When we re-designed our hospital website three years ago, we focused on an easy-to-read, clean navigation system.

But, as we kept adding more and more pages each month, we heard this plea from users: "Help! I'm lost on your website!"

So, I decided it was time for a facelift. This time it would be slimmer, more helpful and even easier to navigate. Nothing huge--just a nip here; a tuck there.

Here are four things to keep in mind if you're re-designing your hospital's website:

1. Prioritize your healthcare organization's website. What information do you want visitors to be able to find right away (e.g. services, locations/contact information, online bill-pay, employment opportunities)? What information might be second-page (e.g. staff info, healthy recipes, the history of your Wound Care Center)?

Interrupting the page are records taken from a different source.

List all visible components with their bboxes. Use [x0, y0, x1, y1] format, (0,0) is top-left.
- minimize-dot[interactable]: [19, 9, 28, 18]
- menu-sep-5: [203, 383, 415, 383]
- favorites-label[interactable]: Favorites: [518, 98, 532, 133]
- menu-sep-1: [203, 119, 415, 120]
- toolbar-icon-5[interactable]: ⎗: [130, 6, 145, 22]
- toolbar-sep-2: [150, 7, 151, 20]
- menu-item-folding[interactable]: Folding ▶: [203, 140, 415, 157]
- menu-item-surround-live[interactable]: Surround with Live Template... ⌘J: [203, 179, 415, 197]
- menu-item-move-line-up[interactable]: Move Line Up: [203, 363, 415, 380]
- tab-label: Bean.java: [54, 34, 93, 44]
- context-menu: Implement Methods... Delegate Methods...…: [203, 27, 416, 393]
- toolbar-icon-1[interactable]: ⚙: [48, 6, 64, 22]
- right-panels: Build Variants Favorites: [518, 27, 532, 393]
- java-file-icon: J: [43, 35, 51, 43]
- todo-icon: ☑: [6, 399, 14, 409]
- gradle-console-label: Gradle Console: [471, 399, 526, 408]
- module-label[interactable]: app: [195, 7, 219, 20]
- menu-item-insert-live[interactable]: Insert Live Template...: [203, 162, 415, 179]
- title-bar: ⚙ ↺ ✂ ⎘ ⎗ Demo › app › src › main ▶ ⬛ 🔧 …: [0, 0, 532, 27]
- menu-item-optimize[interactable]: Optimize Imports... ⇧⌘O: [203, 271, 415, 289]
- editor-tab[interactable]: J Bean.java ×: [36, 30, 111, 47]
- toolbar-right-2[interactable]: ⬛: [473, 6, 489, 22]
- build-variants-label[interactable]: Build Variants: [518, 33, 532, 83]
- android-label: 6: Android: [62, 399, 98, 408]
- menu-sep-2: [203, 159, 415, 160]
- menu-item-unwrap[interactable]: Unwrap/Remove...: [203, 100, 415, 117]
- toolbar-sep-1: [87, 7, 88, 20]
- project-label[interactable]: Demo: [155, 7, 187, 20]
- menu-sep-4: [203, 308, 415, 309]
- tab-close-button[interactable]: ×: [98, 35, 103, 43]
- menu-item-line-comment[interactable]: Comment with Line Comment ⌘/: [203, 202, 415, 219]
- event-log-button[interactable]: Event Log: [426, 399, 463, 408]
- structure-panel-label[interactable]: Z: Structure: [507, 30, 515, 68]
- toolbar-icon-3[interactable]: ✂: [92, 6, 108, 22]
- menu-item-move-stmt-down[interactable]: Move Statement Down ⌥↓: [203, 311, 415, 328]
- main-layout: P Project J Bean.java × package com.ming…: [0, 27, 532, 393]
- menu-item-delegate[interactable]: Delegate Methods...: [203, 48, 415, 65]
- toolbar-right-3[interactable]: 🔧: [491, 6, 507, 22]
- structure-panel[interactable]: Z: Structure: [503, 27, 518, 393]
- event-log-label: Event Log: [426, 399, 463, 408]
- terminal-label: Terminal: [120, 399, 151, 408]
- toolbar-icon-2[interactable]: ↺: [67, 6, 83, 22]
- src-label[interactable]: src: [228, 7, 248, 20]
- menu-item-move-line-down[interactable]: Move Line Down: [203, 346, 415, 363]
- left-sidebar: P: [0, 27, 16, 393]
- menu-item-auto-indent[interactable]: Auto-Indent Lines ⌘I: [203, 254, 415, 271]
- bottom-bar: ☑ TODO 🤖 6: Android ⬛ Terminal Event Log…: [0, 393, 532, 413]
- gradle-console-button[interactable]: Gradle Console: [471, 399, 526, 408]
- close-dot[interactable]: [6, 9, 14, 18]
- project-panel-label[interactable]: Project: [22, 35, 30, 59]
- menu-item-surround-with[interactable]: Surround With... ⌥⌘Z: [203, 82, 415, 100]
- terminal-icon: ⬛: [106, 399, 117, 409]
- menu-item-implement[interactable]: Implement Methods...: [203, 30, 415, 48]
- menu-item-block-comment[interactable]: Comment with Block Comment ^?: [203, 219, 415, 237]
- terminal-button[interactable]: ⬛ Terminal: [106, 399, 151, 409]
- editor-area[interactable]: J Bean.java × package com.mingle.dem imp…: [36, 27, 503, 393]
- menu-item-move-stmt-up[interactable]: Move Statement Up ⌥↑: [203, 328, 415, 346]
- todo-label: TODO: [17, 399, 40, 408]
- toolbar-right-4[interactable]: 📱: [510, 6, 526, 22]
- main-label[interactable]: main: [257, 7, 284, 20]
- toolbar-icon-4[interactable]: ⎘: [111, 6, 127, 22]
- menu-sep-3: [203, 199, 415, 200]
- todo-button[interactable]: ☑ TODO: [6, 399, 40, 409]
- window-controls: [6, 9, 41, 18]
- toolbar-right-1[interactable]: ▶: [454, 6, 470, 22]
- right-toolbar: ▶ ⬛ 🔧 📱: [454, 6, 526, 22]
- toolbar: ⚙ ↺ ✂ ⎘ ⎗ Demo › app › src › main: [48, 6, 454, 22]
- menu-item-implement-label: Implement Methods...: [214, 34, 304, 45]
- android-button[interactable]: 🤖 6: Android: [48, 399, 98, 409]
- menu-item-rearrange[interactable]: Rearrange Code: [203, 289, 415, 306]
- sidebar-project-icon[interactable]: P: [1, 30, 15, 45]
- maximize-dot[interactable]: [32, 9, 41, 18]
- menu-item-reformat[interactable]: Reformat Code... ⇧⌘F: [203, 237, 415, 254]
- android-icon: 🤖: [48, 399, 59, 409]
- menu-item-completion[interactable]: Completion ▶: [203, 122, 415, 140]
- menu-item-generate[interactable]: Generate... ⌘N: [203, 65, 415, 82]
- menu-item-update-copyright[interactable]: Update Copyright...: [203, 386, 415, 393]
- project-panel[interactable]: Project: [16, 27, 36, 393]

2. Keep the homepage clean. This is your organization's virtual entrance, the cyber-foyer. The more cluttered it is with flashing lights and moving buttons, the less engaging it is to consumers.

3. Be flexible. Things will be added; plan for it. A good site plan is a flexible one.

4. Listen to your users. Consumers aren't shy about providing their experiences with your site. Sometimes it hurts, but use their feedback and grow.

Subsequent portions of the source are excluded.